The fact that the footwear known as “Crocs” is described as a foam clog perhaps says it all. It’s the shoe that people seem to love to hate or hate to love. The design makes sense once you know that Crocs clogs were developed as a boating shoe. The closed top avoids stubbed toes and the holes are for easy drainage of water. Plus, the foam resin from which they are made, is waterproof and easy to clean. However, back in 2002 when they were first launched, the general consensus was that they were pretty ugly.

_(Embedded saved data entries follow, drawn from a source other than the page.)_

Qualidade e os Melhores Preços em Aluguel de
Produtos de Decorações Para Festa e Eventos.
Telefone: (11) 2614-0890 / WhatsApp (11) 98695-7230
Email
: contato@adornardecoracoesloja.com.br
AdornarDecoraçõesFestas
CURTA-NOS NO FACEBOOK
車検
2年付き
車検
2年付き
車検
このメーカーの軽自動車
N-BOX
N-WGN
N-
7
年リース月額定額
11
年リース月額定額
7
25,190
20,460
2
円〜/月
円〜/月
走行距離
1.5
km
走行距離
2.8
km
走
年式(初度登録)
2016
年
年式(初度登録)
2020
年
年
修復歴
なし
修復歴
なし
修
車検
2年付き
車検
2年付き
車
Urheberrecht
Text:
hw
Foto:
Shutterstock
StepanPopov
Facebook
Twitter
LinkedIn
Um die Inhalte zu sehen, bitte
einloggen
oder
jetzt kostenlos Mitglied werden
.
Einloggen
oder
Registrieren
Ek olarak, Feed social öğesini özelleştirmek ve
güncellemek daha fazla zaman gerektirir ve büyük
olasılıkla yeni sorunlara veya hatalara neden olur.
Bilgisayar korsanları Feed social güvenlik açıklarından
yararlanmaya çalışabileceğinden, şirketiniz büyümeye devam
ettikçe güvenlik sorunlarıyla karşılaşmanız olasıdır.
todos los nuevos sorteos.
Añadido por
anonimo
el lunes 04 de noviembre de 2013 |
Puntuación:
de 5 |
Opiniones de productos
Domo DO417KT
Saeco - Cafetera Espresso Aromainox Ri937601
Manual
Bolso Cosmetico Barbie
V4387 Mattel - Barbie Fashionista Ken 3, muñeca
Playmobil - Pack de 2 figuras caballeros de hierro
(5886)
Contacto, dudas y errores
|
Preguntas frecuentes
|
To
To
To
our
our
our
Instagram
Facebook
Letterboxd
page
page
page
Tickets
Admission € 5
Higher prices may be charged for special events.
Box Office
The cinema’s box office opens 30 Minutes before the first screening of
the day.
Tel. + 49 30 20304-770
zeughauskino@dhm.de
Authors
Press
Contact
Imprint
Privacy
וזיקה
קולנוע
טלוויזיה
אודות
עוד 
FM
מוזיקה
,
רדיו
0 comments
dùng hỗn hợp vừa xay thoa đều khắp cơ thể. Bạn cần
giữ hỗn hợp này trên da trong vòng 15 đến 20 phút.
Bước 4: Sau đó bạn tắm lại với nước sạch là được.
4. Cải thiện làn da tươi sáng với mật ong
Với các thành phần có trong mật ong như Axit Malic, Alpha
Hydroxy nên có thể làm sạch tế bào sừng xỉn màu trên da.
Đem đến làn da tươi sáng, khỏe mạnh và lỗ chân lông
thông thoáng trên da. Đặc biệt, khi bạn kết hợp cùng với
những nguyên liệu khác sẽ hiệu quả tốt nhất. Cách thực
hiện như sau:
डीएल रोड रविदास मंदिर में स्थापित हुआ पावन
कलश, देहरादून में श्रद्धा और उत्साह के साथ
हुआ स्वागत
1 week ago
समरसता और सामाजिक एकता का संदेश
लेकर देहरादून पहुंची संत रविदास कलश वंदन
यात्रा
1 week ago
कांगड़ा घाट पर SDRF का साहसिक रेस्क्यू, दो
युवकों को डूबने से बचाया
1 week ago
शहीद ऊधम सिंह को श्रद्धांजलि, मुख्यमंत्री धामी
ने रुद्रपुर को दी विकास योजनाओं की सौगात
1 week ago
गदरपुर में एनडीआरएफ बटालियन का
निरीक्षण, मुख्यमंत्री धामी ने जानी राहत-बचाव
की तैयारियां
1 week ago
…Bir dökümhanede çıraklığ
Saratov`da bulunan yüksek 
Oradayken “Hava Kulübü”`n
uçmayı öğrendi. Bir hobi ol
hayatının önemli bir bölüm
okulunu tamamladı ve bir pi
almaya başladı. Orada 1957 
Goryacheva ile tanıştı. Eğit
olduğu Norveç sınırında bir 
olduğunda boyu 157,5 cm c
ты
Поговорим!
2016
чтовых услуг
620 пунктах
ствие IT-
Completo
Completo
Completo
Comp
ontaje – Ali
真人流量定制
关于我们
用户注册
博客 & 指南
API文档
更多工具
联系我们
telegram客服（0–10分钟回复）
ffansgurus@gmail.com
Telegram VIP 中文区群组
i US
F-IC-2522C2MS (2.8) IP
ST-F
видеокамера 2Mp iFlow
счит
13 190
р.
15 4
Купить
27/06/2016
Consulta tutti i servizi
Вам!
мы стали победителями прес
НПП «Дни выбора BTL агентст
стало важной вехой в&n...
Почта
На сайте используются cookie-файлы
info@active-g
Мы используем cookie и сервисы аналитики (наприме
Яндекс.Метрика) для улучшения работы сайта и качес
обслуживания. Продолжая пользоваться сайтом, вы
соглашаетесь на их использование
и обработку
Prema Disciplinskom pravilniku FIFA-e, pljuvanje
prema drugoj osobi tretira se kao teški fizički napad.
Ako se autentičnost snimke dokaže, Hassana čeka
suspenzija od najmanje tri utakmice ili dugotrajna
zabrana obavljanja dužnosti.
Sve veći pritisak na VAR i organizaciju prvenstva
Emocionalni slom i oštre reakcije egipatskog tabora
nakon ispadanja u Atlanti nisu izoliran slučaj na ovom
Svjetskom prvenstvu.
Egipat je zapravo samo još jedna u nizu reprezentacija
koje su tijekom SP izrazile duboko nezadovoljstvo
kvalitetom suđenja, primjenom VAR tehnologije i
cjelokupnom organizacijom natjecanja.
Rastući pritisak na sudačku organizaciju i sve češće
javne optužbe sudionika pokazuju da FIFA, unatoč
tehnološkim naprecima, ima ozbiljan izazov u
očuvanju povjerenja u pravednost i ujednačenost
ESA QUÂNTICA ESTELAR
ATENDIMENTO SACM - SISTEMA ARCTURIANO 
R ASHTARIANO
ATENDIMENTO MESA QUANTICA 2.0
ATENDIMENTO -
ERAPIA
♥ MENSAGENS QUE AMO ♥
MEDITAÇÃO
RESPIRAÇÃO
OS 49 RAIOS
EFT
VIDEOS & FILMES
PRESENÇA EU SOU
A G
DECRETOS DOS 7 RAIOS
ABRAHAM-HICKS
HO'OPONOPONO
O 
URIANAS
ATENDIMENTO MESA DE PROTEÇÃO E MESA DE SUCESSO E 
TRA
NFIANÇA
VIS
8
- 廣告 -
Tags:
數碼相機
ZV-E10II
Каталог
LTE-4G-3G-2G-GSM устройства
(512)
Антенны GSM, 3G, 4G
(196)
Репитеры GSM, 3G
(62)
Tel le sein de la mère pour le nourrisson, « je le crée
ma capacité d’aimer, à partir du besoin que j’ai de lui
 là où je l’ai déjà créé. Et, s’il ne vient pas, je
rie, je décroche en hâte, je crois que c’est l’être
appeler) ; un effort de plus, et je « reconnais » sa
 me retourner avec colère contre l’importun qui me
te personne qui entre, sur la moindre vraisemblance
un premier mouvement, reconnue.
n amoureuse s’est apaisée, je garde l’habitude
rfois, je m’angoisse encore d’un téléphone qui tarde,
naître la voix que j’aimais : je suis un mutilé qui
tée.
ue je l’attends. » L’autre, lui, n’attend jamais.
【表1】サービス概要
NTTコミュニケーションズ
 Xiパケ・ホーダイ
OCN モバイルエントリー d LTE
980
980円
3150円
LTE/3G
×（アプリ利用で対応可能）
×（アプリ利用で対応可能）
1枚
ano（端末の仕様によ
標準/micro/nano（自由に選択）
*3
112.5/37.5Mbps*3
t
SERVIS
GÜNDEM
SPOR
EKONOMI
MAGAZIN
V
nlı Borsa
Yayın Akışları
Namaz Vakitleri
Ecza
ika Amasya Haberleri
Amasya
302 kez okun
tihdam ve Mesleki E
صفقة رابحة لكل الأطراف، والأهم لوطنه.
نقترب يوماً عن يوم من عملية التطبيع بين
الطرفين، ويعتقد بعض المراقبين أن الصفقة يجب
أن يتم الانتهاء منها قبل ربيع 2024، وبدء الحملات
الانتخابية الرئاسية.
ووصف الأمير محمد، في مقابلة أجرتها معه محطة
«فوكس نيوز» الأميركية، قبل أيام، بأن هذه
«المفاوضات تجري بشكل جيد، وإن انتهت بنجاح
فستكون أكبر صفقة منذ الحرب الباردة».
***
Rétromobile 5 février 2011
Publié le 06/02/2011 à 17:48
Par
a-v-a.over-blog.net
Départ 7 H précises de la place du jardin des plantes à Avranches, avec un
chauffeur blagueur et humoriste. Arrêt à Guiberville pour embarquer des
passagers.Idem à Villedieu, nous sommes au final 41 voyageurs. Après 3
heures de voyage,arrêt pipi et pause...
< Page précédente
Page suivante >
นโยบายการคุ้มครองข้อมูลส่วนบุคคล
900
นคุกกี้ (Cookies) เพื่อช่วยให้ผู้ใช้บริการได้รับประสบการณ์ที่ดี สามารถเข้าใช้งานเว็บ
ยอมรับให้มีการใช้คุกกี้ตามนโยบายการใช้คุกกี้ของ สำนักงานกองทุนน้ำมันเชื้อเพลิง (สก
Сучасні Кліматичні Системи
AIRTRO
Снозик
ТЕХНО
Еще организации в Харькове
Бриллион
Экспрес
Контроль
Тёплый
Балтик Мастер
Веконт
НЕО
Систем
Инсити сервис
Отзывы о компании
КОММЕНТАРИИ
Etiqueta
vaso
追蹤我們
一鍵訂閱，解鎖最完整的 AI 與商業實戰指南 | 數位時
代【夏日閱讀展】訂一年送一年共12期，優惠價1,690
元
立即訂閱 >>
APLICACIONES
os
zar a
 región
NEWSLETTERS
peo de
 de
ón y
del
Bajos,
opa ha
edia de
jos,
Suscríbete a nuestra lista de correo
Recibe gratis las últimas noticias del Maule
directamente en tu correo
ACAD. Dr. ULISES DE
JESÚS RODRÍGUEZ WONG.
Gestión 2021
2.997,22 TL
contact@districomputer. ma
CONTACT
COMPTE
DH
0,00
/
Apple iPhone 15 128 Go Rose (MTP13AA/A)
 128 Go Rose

While the growth of the company might have seemed like a slow burn, in 2016, British fashion designer, Christopher Kane, had his models at the London Fashion Week runway show, wear Crocs. Other fashion designers wanted to get in on the Crocs action and collaborations began. The ugly duckling might still seem ugly to many but it was emerging into the world as a swan.
In the world of intellectual property, it is often said that with fame comes counterfeits. Of course, to protect rights, you need to have them first. In 2003, Crocs, Inc filed its first application in the US for registration of CROCS for lightweight slip-resistant footwear. Other word marks followed for names such as MAD CROC, BEACH and CROCS CHAMELEON. Then, in 2016, Crocs, Inc obtained its first registration for the shape of its original clog. By now, knowing that the clog was more than a boating shoe, the trade mark specification included ballet slippers, bedroom slippers and sandals.
As the clogs grew in popularity, the trade mark portfolio built up by Crocs allowed it to go on the offensive against alleged counterfeiters. In June 2021, Crocs, Inc filed a complaint with the US International Trade Commission (ITC) requesting an investigation into the importation of “certain casual footwear and packaging thereof” which Crocs, Inc claimed infringed one or more of its registered trade marks. Crocs, Inc wanted the footwear imported by these companies stopped. The 23 companies the subject of the complaint included Skechers USA, Inc, Hobby Lobby Stores, Inc and Loeffler Randall Inc.
In July 2021, Crocs, Inc started proceedings in the US against over 20 companies including many of the companies in the ITC complaint and adding on the US department store chain, Walmart. Some of the companies named in these proceedings, like Skechers USA, Inc, reached a settlement with Crocs, Inc which also resulted in the ITC investigation against them being terminated.
Just recently, Crocs, Inc commenced a proceeding against Daiso Industries Co. Ltd, the Japanese company known all around the world for its 100-yen (about USD0.74 or AUD1.07) shops. Crocs, Inc has taken aim at Daiso’s Causal Sandals for Men and Line Casual Clog, as being unauthorised copies of Crocs, Inc’s clog silhouette.
Closer to home, on 25 August 2021, Crocs, Inc and Crocs Australia Pty Ltd, commenced a proceeding against Mosaic Brands Limited. Mosaic Brands, formerly known as Noni B Limited, is a large Australian fashion clothing retailer in Australia. Brands under its umbrella include Rivers, Noni B, Katies and W. Lane. The applicants’ claims are against Rivers for trade mark infringement and misleading and deceptive conduct. In Australia, Crocs, Inc has a number of registered trade marks including for the shape of its clog. Rivers is still selling its Rivers Clog (right), although with winter in full swing, they seem to be part of the sale range. The proceeding is back before the Federal Court on 11 August 2022 for a case management hearing and we look forward to the next instalment of the Crocs story.
Love them or hate them, there’s no denying their popularity and it looks like Crocs are here to stay. Maybe, just maybe, it’s time we bought a pair? Hmm…we’ll have to think about that.